Abstract

In the past eight years, beginning with the discovery of leptin, 1 there has been an avalanche of knowledge and a conceptual revolution in understanding the regulation of body fat. Central to this revolution has been the recognition that adipose tissue is a tremendously active and important endocrine and paracrine tissue. In this regard, adipose tissue is to the last decade what the endothelium was to the previous decade—a large tissue previously relatively ignored that was found with a single discovery to be of great interest and importance. See page 961 The interest in leptin focused initially on appetite, metabolism, and adiposity, but there is mounting evidence that leptin participates in sympathetic and arterial pressure regulation and in vascular biology. Leptin increases sympathetic nerve activity2 to thermogenic brown adipose tissue through a central neural action.

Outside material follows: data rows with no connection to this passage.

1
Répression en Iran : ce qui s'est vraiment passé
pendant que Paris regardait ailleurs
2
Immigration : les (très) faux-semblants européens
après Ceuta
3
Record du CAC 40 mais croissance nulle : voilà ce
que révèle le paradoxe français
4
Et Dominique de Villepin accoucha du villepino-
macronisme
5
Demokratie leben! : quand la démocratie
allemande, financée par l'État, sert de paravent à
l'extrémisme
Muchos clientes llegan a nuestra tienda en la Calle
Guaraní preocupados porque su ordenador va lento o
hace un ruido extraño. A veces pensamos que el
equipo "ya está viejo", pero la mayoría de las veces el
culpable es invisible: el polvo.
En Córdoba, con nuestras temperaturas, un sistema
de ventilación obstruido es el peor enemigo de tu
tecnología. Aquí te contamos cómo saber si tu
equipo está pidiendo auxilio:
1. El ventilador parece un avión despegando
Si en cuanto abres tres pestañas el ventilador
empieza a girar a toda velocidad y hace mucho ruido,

This is not surprising, but leptin also increases sympathetic activity to the kidney and extremities.2 This sympathoexcitatory action would be expected to increase arterial pressure. Of perhaps greater interest to the readers of this Journal is the mounting evidence that the arterial wall is a target of leptin action. The signaling form of the leptin receptor was initially said to be expressed only in the hypothalamus, but we now know that it is also expressed in peripheral tissues. For example, the long, signaling form of the leptin receptor is expressed in endothelial cells.3,4⇓ Lembo et al3 and Vecchione et al5 reported that leptin stimulates increases in endothelial NO synthesis. Leptin promotes accumulation of reactive oxygen species in human umbilical vascular endothelial cells (HUVECs).6,7⇓ It upregulates endothelin-1 production in HUVECs.8 It promotes angiogenesis.4,9⇓ And an astonishing finding: Parhami et al10 demonstrated that leptin regulates …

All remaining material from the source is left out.